(Saved entries)

┄┄┄┄┄┄

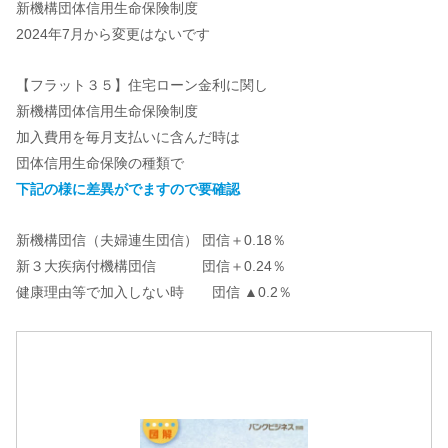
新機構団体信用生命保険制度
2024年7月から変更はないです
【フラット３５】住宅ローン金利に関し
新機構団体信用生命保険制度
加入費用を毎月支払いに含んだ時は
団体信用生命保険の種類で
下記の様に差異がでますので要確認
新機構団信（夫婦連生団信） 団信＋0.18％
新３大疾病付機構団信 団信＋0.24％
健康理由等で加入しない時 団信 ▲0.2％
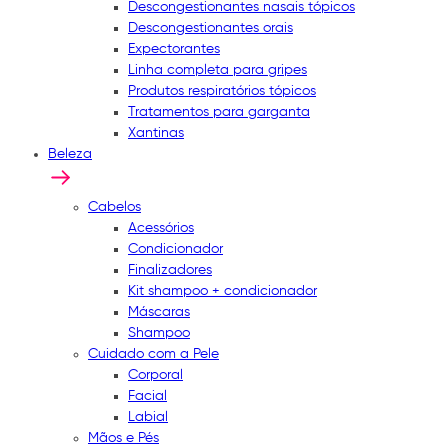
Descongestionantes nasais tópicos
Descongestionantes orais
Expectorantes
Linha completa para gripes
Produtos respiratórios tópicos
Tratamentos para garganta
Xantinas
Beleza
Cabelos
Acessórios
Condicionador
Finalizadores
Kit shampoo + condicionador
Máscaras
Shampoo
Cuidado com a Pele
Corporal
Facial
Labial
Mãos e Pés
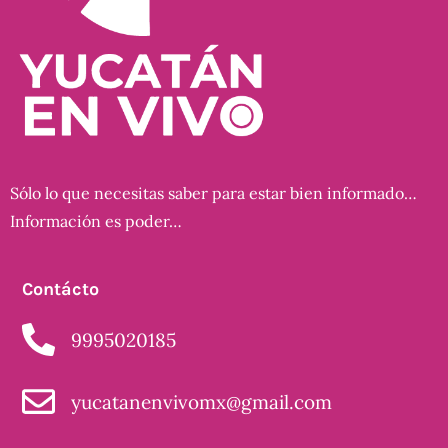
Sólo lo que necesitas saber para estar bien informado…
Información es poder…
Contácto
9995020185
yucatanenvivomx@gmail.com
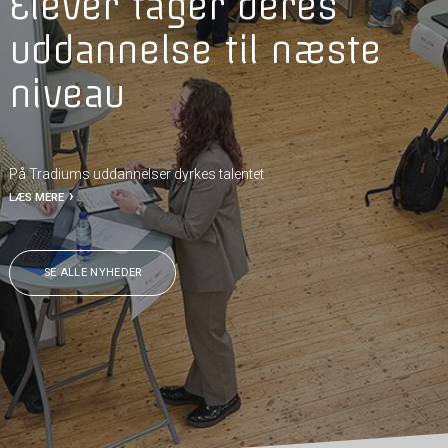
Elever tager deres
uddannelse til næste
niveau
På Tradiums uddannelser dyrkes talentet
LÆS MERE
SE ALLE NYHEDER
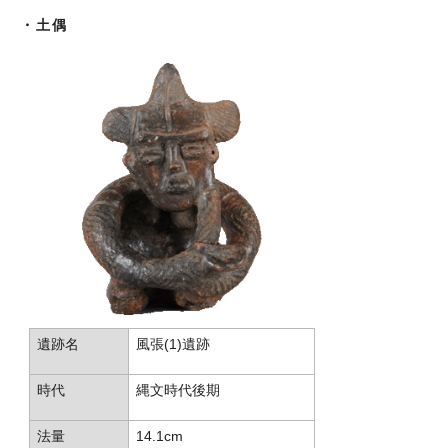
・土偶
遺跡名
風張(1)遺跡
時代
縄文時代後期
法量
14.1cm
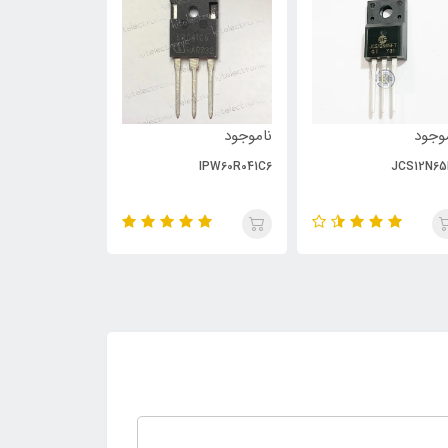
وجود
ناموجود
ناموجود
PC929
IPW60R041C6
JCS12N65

┄┄┄┄┄┄

▸ Assigned task: List each line of the entries that holds the string "Descongestionantes".

▸ Written response:
Descongestionantes nasais tópicos
Descongestionantes orais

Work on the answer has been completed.